He glanced into the bed of the pickup. A dozen or so boxes were scattered about. They looked as if they'd been thrown in. Some lay on their sides. Clint didn't see any that weren't empty.
Must've been their first trip out with stuff.
The pickup sped backward to the end of the driveway, swerved out into the street, and sped off.
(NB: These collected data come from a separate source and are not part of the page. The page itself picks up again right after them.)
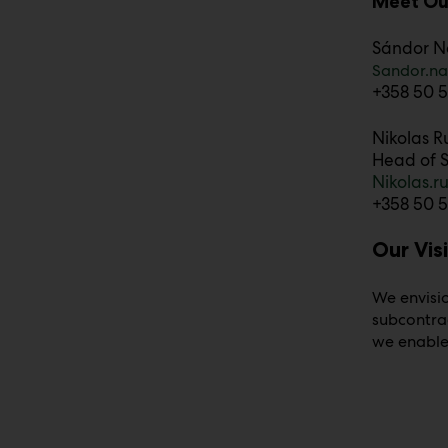
Meet Ou
Sándor N
Sandor.n
+358 50 5
Nikolas R
Head of S
Nikolas.
+358 50 5
Our Vis
We envisio
subcontra
we enable 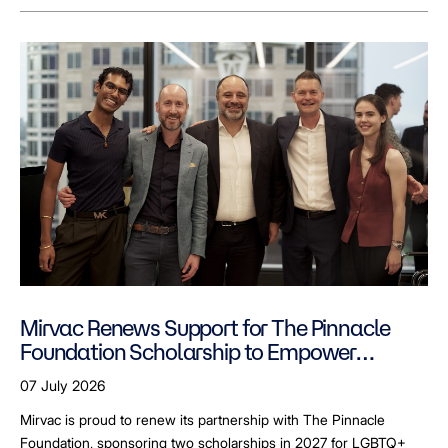
Mirvac Renews Support for The Pinnacle
Foundation Scholarship to Empower
LGBTQ+ Students
07 July 2026
Mirvac is proud to renew its partnership with The Pinnacle
Foundation, sponsoring two scholarships in 2027 for LGBTQ+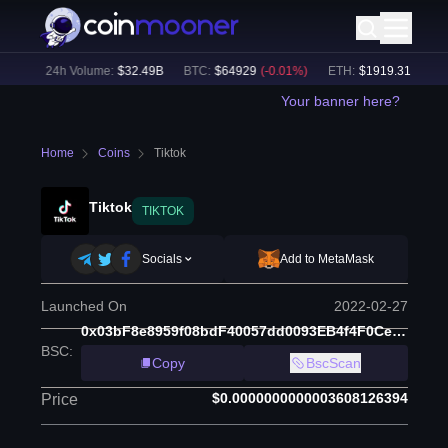
0
%)
24h Volume:
$
32.49B
BTC
:
$
64929
(
-0.01
%)
ETH
:
$
1919.31
(
+
0.02
%
Your banner here?
Home
Coins
Tiktok
Tiktok
TIKTOK
Socials
Add to MetaMask
Launched On
2022-02-27
0x03bF8e8959f08bdF40057dd0093EB4f4F0Ce9Bfa
BSC
:
Copy
BscScan
$0.0000000000003608126394
Price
Em was already on her feet. 'Boy, you really destroyed her!'
'Are you okay?' Clint asked.
'Sure.' She rubbed her chest through the T-shirt. 'Not that it didn't hurt, but I'm okay.'
He looked into the box that the man had carried from the house. 'Looks like he cleaned out your mother's bar.'
Em bent down over the other box. 'Food here. Mostly stuff from the freezer.' She lifted it. 'Will you bring in that one?'
'You bet.' Clint picked it up. 'Watch when you go in,' he warned. I'm assuming there were just the two of them, but you never know.'
As he followed Em toward the stoop, Mary called from the car, 'Where are you going?''I'll be right back.'
'You're not going in, are you?'
'Just for a minute or two. I've got to make sure it's safe.'
'Oh, fine. Just fine. Wait for me.'
He didn't wait, but he left the front door open after stepping into the house.
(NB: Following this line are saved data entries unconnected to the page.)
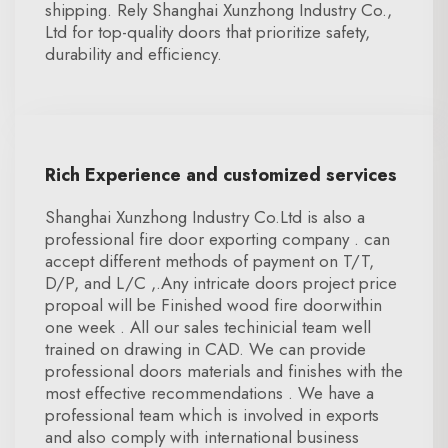
shipping. Rely Shanghai Xunzhong Industry Co.,
Ltd for top-quality doors that prioritize safety,
durability and efficiency.
Rich Experience and customized services
Shanghai Xunzhong Industry Co.Ltd is also a
professional fire door exporting company . can
accept different methods of payment on T/T,
D/P, and L/C ,.Any intricate doors project price
propoal will be Finished wood fire doorwithin
one week . All our sales techinicial team well
trained on drawing in CAD. We can provide
professional doors materials and finishes with the
most effective recommendations . We have a
professional team which is involved in exports
and also comply with international business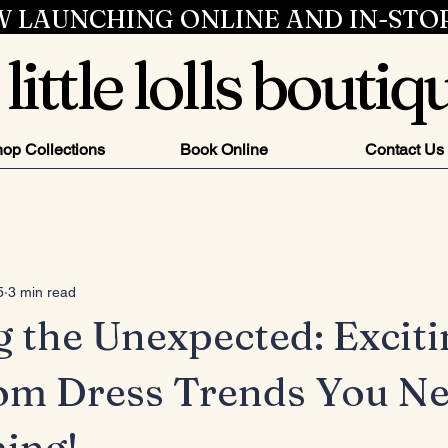
 LAUNCHING ONLINE AND IN-STO
little lolls boutiq
op Collections
Book Online
Contact Us
5
3 min read
g the Unexpected: Exciti
om Dress Trends You Ne
ing!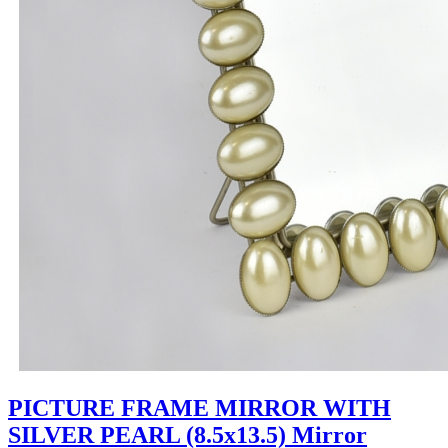
PICTURE FRAME MIRROR WITH
SILVER PEARL (8.5x13.5) Mirror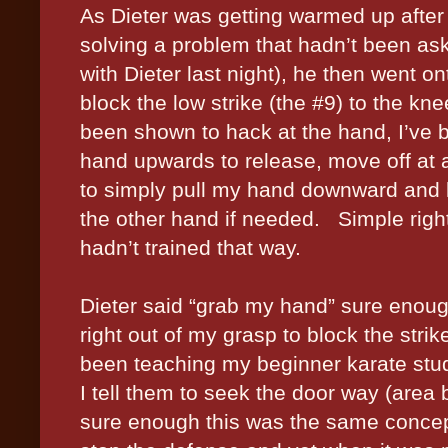
As Dieter was getting warmed up after
solving a problem that hadn’t been aske
with Dieter last night), he then went o
block the low strike (the #9) to the knee
been shown to hack at the hand, I’ve 
hand upwards to release, move off at 
to simply pull my hand downward and le
the other hand if needed.
Simple righ
hadn’t trained that way.
Dieter said “grab my hand” sure enough
right out of my grasp to block the strik
been teaching my beginner karate stud
I tell them to seek the door way (area
sure enough this was the same concep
Em stood in the middle of the living room, the box in her arms. She turned around slowly, surveying the mess, making a face. 'I guess it could be worse, huh?'
'A lot. If it doesn't get any worse than this, you're in great shape.'
'I don't know about that.' She wrinkled her nose. 'Those two were in here. Yuck.'
'I doubt they were responsible for…'
Mary hurried in. 'Everything all fight?’
'Too soon to know,' Clint said.
'Who were those awful people?'
'Looters. They seemed to be after food and booze.'
'They sure looked like they needed it,' Mary said, and tried to smile. 'You really handled them well, Clint.'
She's trying to make amends, he thought. He told her, 'Thanks.'
Em started toward the dining room.
'Hold it,' he said. 'Let me go first.' As he walked past her, he asked, 'Are you pretty sure your mother's gone?'
'Oh, yeah. The Jeep isn't in the driveway. She's probably out shopping. She only goes shopping just about every day.' Em followed Clint into the dining room. 'Personally, don't think Mom much cares for staying home. She's always looking for an excuse to go out for an excursion.' They entered the kitchen. 'She's probably at a mall. suppose those malls are pretty sturdy, don't you imagine so?'
'Probably,' Clint said. 'She's just lucky she wasn't here.'
'Yeah. That's for sure.'
They set the boxes onto the kitchen table.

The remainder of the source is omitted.